Records supplied: Begin

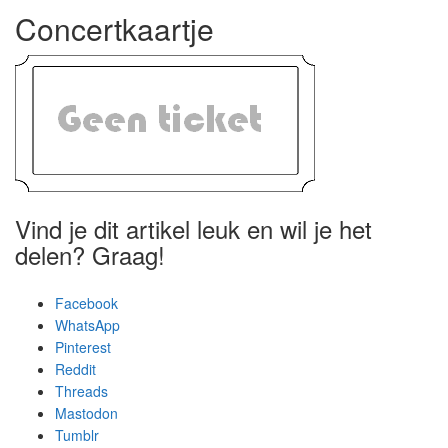
Concertkaartje
Vind je dit artikel leuk en wil je het
delen? Graag!
Facebook
WhatsApp
Pinterest
Reddit
Threads
Mastodon
Tumblr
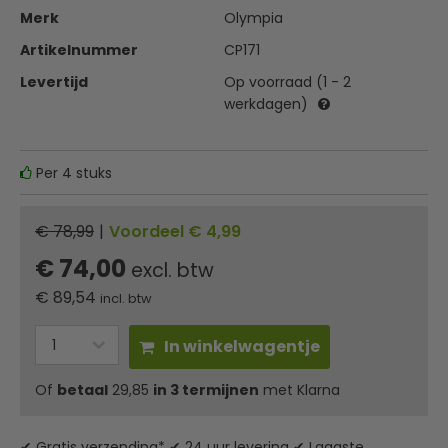
Merk
Olympia
Artikelnummer
CP171
Levertijd
Op voorraad (1 - 2
werkdagen)
Per 4 stuks
€ 78,99
|
Voordeel € 4,99
€ 74,00
excl. btw
€
89,54
incl. btw
In winkelwagentje
Of
betaal
29,85
in 3 termijnen
met Klarna
✔ Gratis verzending* ✔ 24 uur levering ✔ Laagste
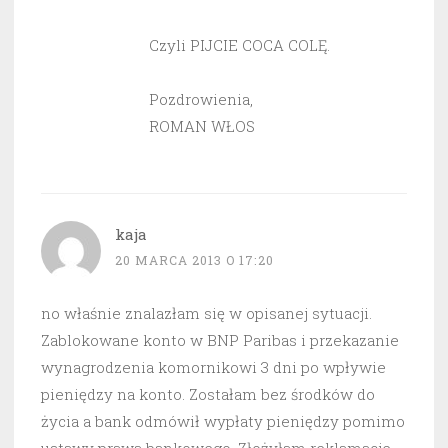
Czyli PIJCIE COCA COLĘ.
Pozdrowienia,
ROMAN WŁOS
kaja
20 MARCA 2013 O 17:20
no właśnie znalazłam się w opisanej sytuacji.
Zablokowane konto w BNP Paribas i przekazanie
wynagrodzenia komornikowi 3 dni po wpływie
pieniędzy na konto. Zostałam bez środków do
życia a bank odmówił wypłaty pieniędzy pomimo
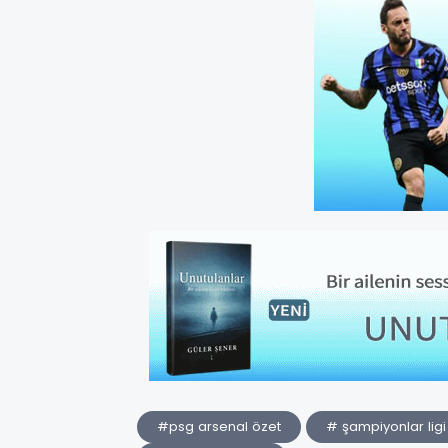
#psg arsenal özet
# şampiyonlar ligi 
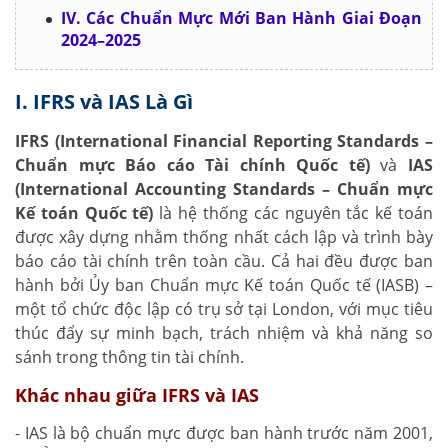
IV. Các Chuẩn Mực Mới Ban Hành Giai Đoạn
2024–2025
I. IFRS và IAS Là Gì
IFRS (International Financial Reporting Standards –
Chuẩn mực Báo cáo Tài chính Quốc tế)
và
IAS
(International Accounting Standards – Chuẩn mực
Kế toán Quốc tế)
là hệ thống các nguyên tắc kế toán
được xây dựng nhằm thống nhất cách lập và trình bày
báo cáo tài chính trên toàn cầu. Cả hai đều được ban
hành bởi Ủy ban Chuẩn mực Kế toán Quốc tế (IASB) –
một tổ chức độc lập có trụ sở tại London, với mục tiêu
thúc đẩy sự minh bạch, trách nhiệm và khả năng so
sánh trong thông tin tài chính.
Khác nhau giữa IFRS và IAS
- IAS là bộ chuẩn mực được ban hành trước năm 2001,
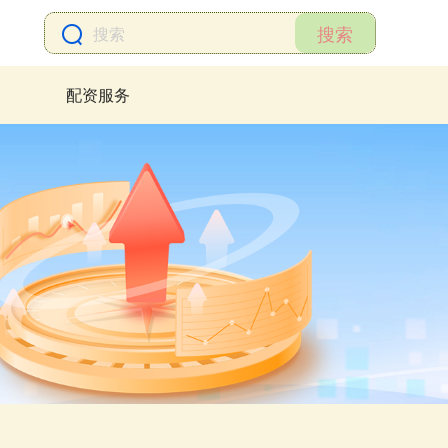
搜索
配资服务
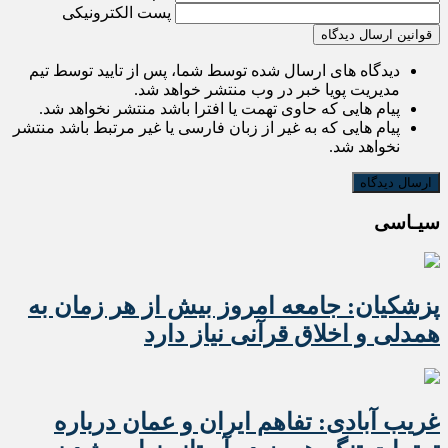
پست الکترونیکی
قوانین ارسال دیدگاه
دیدگاه های ارسال شده توسط شما، پس از تایید توسط تیم
مدیریت پویا خبر در وب منتشر خواهد شد.
پیام هایی که حاوی تهمت یا افترا باشد منتشر نخواهد شد.
پیام هایی که به غیر از زبان فارسی یا غیر مرتبط باشد منتشر
نخواهد شد.
سیـاسی
پزشکیان: جامعه امروز بیش از هر زمان به
همدلی و اخلاق قرآنی نیاز دارد
غریب آبادی: تفاهم ایران و عمان درباره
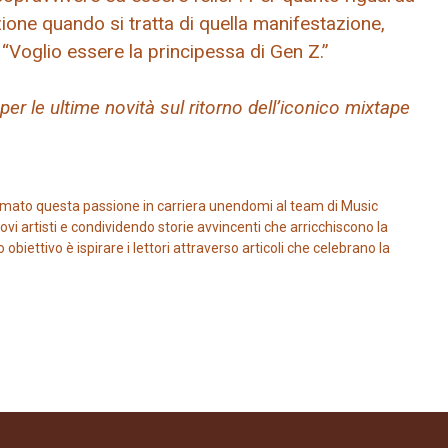
azione quando si tratta di quella manifestazione,
“Voglio essere la principessa di Gen Z.”
r le ultime novità sul ritorno dell’iconico mixtape
mato questa passione in carriera unendomi al team di Music
vi artisti e condividendo storie avvincenti che arricchiscono la
iettivo è ispirare i lettori attraverso articoli che celebrano la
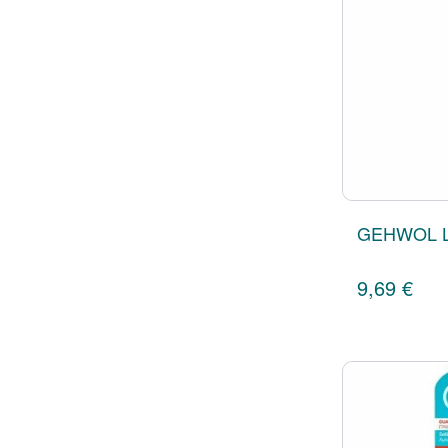
GEHWOL L
9,69 €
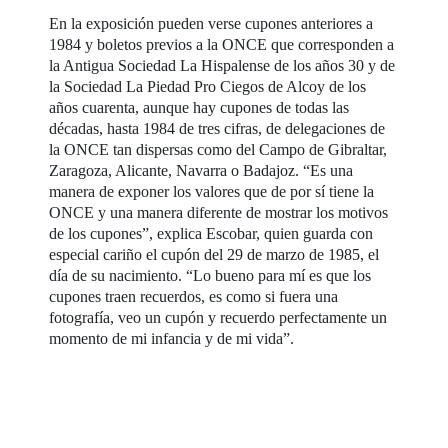
En la exposición pueden verse cupones anteriores a
1984 y boletos previos a la ONCE que corresponden a
la Antigua Sociedad La Hispalense de los años 30 y de
la Sociedad La Piedad Pro Ciegos de Alcoy de los
años cuarenta, aunque hay cupones de todas las
décadas, hasta 1984 de tres cifras, de delegaciones de
la ONCE tan dispersas como del Campo de Gibraltar,
Zaragoza, Alicante, Navarra o Badajoz. “Es una
manera de exponer los valores que de por sí tiene la
ONCE y una manera diferente de mostrar los motivos
de los cupones”, explica Escobar, quien guarda con
especial cariño el cupón del 29 de marzo de 1985, el
día de su nacimiento. “Lo bueno para mí es que los
cupones traen recuerdos, es como si fuera una
fotografía, veo un cupón y recuerdo perfectamente un
momento de mi infancia y de mi vida”.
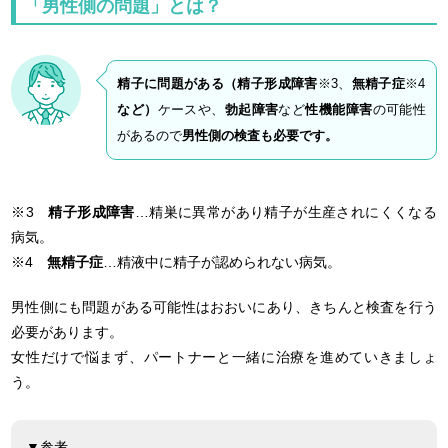
「男性側の問題」とは？
精子に問題がある（精子形成障害
※3、
無精子症
※4
など）
ケースや、
勃起障害
など
性機能障害
の可能性
があるので
男性側の検査も必要です。
※3
精子形成障害
…精巣に異常があり精子が生産されにくくなる
病気。
※4
無精子症
…精液中に精子が認められない病気。
男性側にも問題がある可能性はおおいにあり、きちんと検査を行う
必要があります。
女性だけで悩まず、パートナーと一緒に治療を進めていきましょ
う。
▼参考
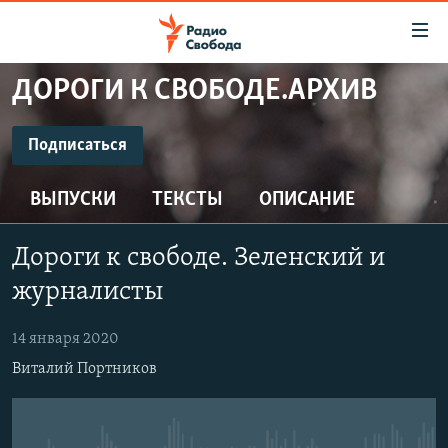
Ссылки
для
упрощенного
ДОРОГИ К СВОБОДЕ.АРХИВ
ПРОГРАММЫ
доступа
ПОДКАСТЫ
Подписаться
Вернуться
к
ПОДПИСАТЬСЯ
АВТОРСКИЕ ПРОЕКТЫ
основному
ВЫПУСКИ
ТЕКСТЫ
ОПИСАНИЕ
ЦИТАТЫ СВОБОДЫ
содержанию
CastBox
Вернутся
МНЕНИЯ
Дороги к свободе. Зеленский и
к
КУЛЬТУРА
журналисты
главной
Подписаться
навигации
IDEL.РЕАЛИИ
14 января 2020
Вернутся
КАВКАЗ.РЕАЛИИ
Виталий Портников
к
СЕВЕР.РЕАЛИИ
поиску
СИБИРЬ.РЕАЛИИ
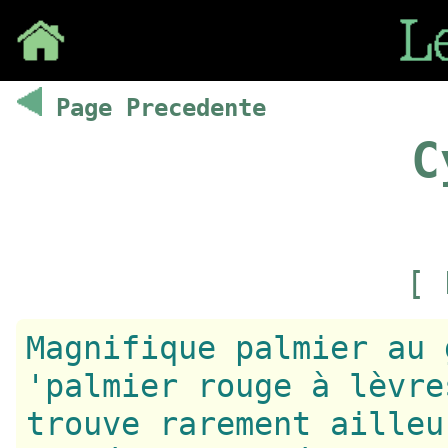
Save
Page Precedente
C
[ 
Magnifique palmier au 
'palmier rouge à lèvre
trouve rarement ailleu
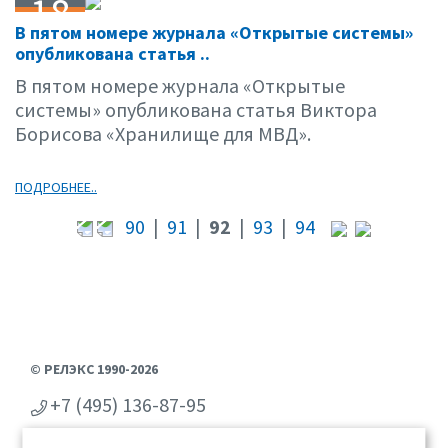
18
В пятом номере журнала «Открытые системы»
07.07
опубликована статья ..
В пятом номере журнала «Открытые
системы» опубликована статья Виктора
Борисова «Хранилище для МВД».
ПОДРОБНЕЕ..
90
|
91
|
92
|
93
|
94
© РЕЛЭКС 1990-2026
+7 (495) 136-87-95
+7 (473) 2-711-711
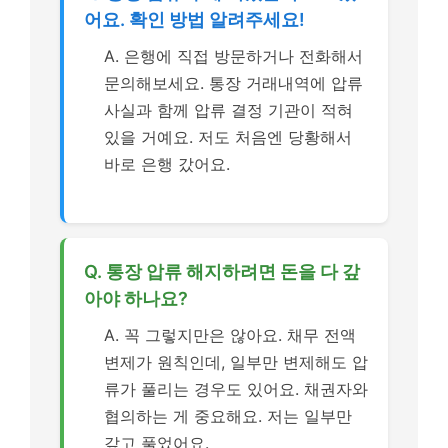
어요. 확인 방법 알려주세요!
A. 은행에 직접 방문하거나 전화해서
문의해보세요. 통장 거래내역에 압류
사실과 함께 압류 결정 기관이 적혀
있을 거예요. 저도 처음엔 당황해서
바로 은행 갔어요.
Q. 통장 압류 해지하려면 돈을 다 갚
아야 하나요?
A. 꼭 그렇지만은 않아요. 채무 전액
변제가 원칙인데, 일부만 변제해도 압
류가 풀리는 경우도 있어요. 채권자와
협의하는 게 중요해요. 저는 일부만
갚고 풀었어요.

Records supplied: End

**Try it**
Only lines that include "журнала" belong in the answer; copy all of them from the listing.

**Response to the task**
В пятом номере журнала «Открытые системы»
В пятом номере журнала «Открытые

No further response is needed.